生体心理学者のナイジェル・バーバー氏は、著書の執筆のため、137カ国の人々の信仰について調査した。その結果、とりわけ先進国で宗教を信仰する人は、2041年までにかなりの少数派になるのではないかと提唱している。

・宗教消滅にかかる年月の計算法
信者が多い発展途上国が、日本やスウェーデンのような無神論者が多数を占める先進国へ転身する年月は、計算可能だという。

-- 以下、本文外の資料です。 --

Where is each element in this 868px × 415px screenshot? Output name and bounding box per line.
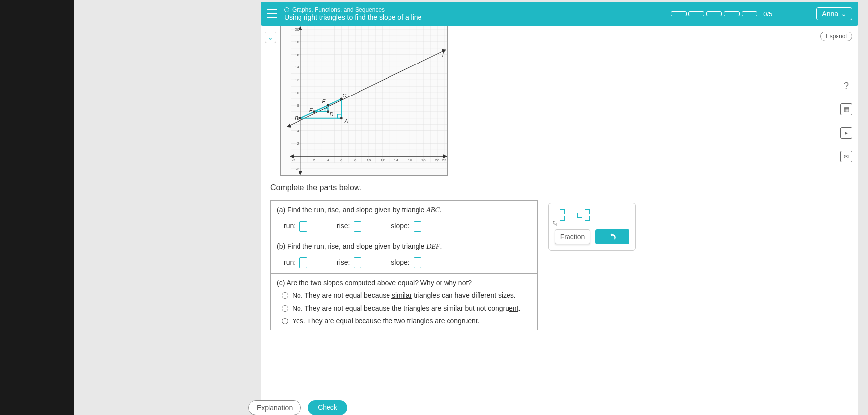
fraction-icon[interactable] xyxy=(559,209,566,221)
slope-input-a[interactable] xyxy=(414,221,421,232)
svg-text:E: E xyxy=(309,107,313,113)
part-a-prompt: (a) Find the run, rise, and slope given … xyxy=(277,206,442,214)
graph-plot: 2018161412108642-2 -2246810121416182022 … xyxy=(280,26,448,176)
rise-input-a[interactable] xyxy=(354,221,361,232)
svg-text:A: A xyxy=(344,118,348,124)
menu-icon[interactable] xyxy=(267,9,277,18)
part-c: (c) Are the two slopes computed above eq… xyxy=(271,274,537,330)
undo-button[interactable] xyxy=(595,229,629,244)
rise-input-b[interactable] xyxy=(354,257,361,268)
svg-text:C: C xyxy=(342,93,346,98)
radio-icon[interactable] xyxy=(282,305,288,312)
user-menu[interactable]: Anna ⌄ xyxy=(816,7,852,20)
progress-seg xyxy=(706,11,722,16)
page-title: Using right triangles to find the slope … xyxy=(284,13,421,21)
svg-text:2: 2 xyxy=(313,158,315,162)
option-3-text: Yes. They are equal because the two tria… xyxy=(292,317,479,325)
lesson-circle-icon xyxy=(284,7,289,12)
svg-text:6: 6 xyxy=(340,158,343,162)
progress-seg xyxy=(688,11,704,16)
help-icon[interactable]: ? xyxy=(840,80,852,92)
rise-label-a: rise: xyxy=(337,221,361,232)
svg-marker-76 xyxy=(287,124,291,128)
svg-text:4: 4 xyxy=(327,158,329,162)
progress-seg xyxy=(671,11,687,16)
svg-text:8: 8 xyxy=(297,103,299,108)
part-b-prompt: (b) Find the run, rise, and slope given … xyxy=(277,242,442,250)
svg-marker-50 xyxy=(290,154,294,158)
svg-point-86 xyxy=(313,110,315,113)
radio-icon[interactable] xyxy=(282,292,288,299)
explanation-button[interactable]: Explanation xyxy=(248,400,301,415)
svg-text:8: 8 xyxy=(354,158,357,162)
svg-text:D: D xyxy=(329,111,333,117)
svg-marker-48 xyxy=(299,171,302,175)
svg-text:16: 16 xyxy=(295,53,299,57)
svg-text:20: 20 xyxy=(435,158,440,162)
svg-text:12: 12 xyxy=(295,78,299,82)
language-button[interactable]: Español xyxy=(820,32,852,41)
check-button[interactable]: Check xyxy=(308,400,347,415)
svg-text:18: 18 xyxy=(421,158,426,162)
chevron-down-icon: ⌄ xyxy=(841,10,847,18)
svg-text:-2: -2 xyxy=(292,158,296,162)
progress-seg xyxy=(724,11,740,16)
svg-marker-49 xyxy=(443,154,447,158)
video-icon[interactable]: ▸ xyxy=(840,127,852,139)
cursor-hand-icon: ☟ xyxy=(553,219,558,228)
rise-label-b: rise: xyxy=(337,257,361,268)
svg-point-87 xyxy=(327,104,329,106)
instruction-text: Complete the parts below. xyxy=(270,183,361,192)
part-c-prompt: (c) Are the two slopes computed above eq… xyxy=(277,279,531,287)
user-name: Anna xyxy=(822,10,838,18)
svg-text:14: 14 xyxy=(295,65,299,69)
message-icon[interactable]: ✉ xyxy=(840,151,852,162)
chevron-down-icon: ⌄ xyxy=(268,33,273,41)
option-1-text: No. They are not equal because similar t… xyxy=(292,291,516,299)
header-titles: Graphs, Functions, and Sequences Using r… xyxy=(284,6,421,21)
svg-text:22: 22 xyxy=(442,158,447,162)
part-b: (b) Find the run, rise, and slope given … xyxy=(271,237,537,274)
svg-text:2: 2 xyxy=(297,141,299,146)
slope-input-b[interactable] xyxy=(414,257,421,268)
svg-text:B: B xyxy=(295,115,298,121)
mixed-fraction-icon[interactable] xyxy=(577,209,591,221)
content-area: ⌄ Español ? ▦ ▸ ✉ 2018161412108642-2 xyxy=(261,26,858,415)
svg-text:14: 14 xyxy=(394,158,398,162)
svg-text:10: 10 xyxy=(367,158,371,162)
breadcrumb: Graphs, Functions, and Sequences xyxy=(284,6,421,13)
run-input-b[interactable] xyxy=(299,257,307,268)
main-panel: Graphs, Functions, and Sequences Using r… xyxy=(74,0,868,415)
run-label-b: run: xyxy=(284,257,307,268)
option-2[interactable]: No. They are not equal because the trian… xyxy=(277,304,531,312)
svg-text:10: 10 xyxy=(295,91,299,95)
svg-point-85 xyxy=(327,110,329,113)
svg-text:F: F xyxy=(322,98,326,104)
part-a: (a) Find the run, rise, and slope given … xyxy=(271,201,537,237)
svg-point-82 xyxy=(340,117,343,119)
option-3[interactable]: Yes. They are equal because the two tria… xyxy=(277,317,531,325)
svg-text:20: 20 xyxy=(295,27,299,32)
option-2-text: No. They are not equal because the trian… xyxy=(292,304,520,312)
svg-line-74 xyxy=(287,50,446,127)
question-panel: (a) Find the run, rise, and slope given … xyxy=(270,200,538,330)
slope-label-a: slope: xyxy=(391,221,421,232)
fraction-tooltip: Fraction xyxy=(555,229,590,244)
svg-text:4: 4 xyxy=(297,129,299,133)
svg-point-83 xyxy=(299,117,301,119)
svg-text:18: 18 xyxy=(295,40,299,44)
svg-text:12: 12 xyxy=(380,158,385,162)
side-toolbar: ? ▦ ▸ ✉ xyxy=(840,80,852,162)
math-palette: ☟ Fraction xyxy=(548,203,636,251)
photo-dark-border xyxy=(0,0,74,415)
progress-seg xyxy=(742,11,757,16)
option-1[interactable]: No. They are not equal because similar t… xyxy=(277,291,531,299)
run-input-a[interactable] xyxy=(299,221,307,232)
calculator-icon[interactable]: ▦ xyxy=(840,103,852,115)
svg-text:-2: -2 xyxy=(296,167,299,171)
slope-label-b: slope: xyxy=(391,257,421,268)
run-label-a: run: xyxy=(284,221,307,232)
radio-icon[interactable] xyxy=(282,318,288,324)
collapse-button[interactable]: ⌄ xyxy=(265,32,276,43)
svg-marker-47 xyxy=(299,26,302,30)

バーバー氏は著書のなかで、各国の信者の数と、国内総生産、人間開発指数(生活の質や発展度合いを示す指標)を計算することで、宗教消滅にかかる期間を推計できると述べている。そして平均的にほとんどの国が、あと28年で無宗教化するのではないかとの見方を強めている。

・宗教に代わるもの
昔の人々は、疫病や天災などによる不安や試練で、心の拠りどころとなる超然的な存在を必要としていた。しかし現代は、、医学の進歩や経済の安定、福祉の充実などで不安が減少し、宗教に頼らなくてもよくなってきている。

そのため、先進国では物質的に豊かになるにつれて、無神論者が急増しているそうだ。また、スポーツや娯楽などにより、宗教は人々の生活から締め出される状態に陥っている。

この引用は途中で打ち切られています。